(THE PROBLEM): Report every line of the records below that includes the string "Downloads".
• • • •
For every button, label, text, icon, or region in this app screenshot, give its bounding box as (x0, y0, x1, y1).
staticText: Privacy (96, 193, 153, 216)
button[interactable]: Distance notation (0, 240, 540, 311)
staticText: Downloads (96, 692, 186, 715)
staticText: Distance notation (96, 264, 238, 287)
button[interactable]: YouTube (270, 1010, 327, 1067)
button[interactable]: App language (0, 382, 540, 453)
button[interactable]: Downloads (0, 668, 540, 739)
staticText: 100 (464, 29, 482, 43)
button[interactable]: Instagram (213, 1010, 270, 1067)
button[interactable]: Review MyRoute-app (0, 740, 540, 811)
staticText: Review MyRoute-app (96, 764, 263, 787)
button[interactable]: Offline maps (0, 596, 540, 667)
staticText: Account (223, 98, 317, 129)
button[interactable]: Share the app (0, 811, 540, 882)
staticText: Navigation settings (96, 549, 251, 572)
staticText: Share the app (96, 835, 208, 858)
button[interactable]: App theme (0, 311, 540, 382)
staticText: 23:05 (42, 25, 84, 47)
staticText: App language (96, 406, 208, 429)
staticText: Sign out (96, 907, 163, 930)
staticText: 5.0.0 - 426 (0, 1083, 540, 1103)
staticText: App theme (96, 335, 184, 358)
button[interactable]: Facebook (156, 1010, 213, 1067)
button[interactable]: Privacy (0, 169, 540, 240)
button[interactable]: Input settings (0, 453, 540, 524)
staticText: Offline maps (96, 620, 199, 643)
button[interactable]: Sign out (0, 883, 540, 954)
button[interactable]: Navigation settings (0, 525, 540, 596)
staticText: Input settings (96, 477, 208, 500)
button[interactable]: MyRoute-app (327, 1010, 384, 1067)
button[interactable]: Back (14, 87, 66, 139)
• • • •
(EXERCISE RESPONSE):
staticText: Downloads (96, 692, 186, 715)
button[interactable]: Downloads (0, 668, 540, 739)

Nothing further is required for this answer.